_Aim of the exercise_: Reproduce nothing but the lines from the one with "Елдің ірі мұнай" down to the last line of the data below.

_Data under study_:
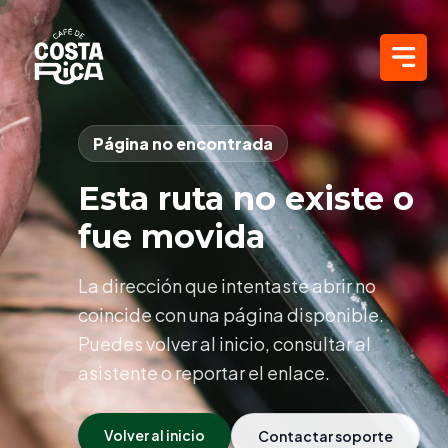
Página no encontrada
Esta ruta no existe o
fue movida
La dirección que intentaste abrir no
coincide con una página disponible.
Puedes volver al inicio, consultar al
asistente o reportar el enlace.
Volver al inicio
Contactar soporte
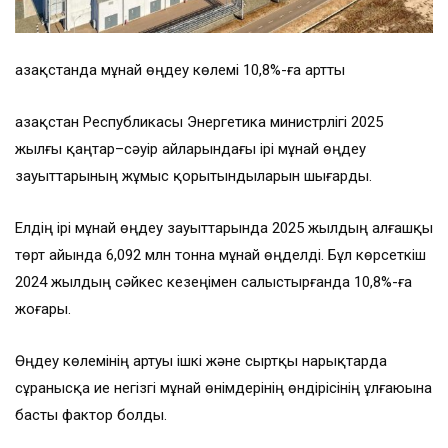
Қазақстанда мұнай өңдеу көлемі 10,8%-ға артты
Қазақстан Республикасы Энергетика министрлігі 2025
жылғы қаңтар–сәуір айларындағы ірі мұнай өңдеу
зауыттарының жұмыс қорытындыларын шығарды.
Елдің ірі мұнай өңдеу зауыттарында 2025 жылдың алғашқы
төрт айында 6,092 млн тонна мұнай өңделді. Бұл көрсеткіш
2024 жылдың сәйкес кезеңімен салыстырғанда 10,8%-ға
жоғары.
Өңдеу көлемінің артуы ішкі және сыртқы нарықтарда
сұранысқа ие негізгі мұнай өнімдерінің өндірісінің ұлғаюына
басты фактор болды.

_Written answer_:
Елдің ірі мұнай өңдеу зауыттарында 2025 жылдың алғашқы
төрт айында 6,092 млн тонна мұнай өңделді. Бұл көрсеткіш
2024 жылдың сәйкес кезеңімен салыстырғанда 10,8%-ға
жоғары.
Өңдеу көлемінің артуы ішкі және сыртқы нарықтарда
сұранысқа ие негізгі мұнай өнімдерінің өндірісінің ұлғаюына
басты фактор болды.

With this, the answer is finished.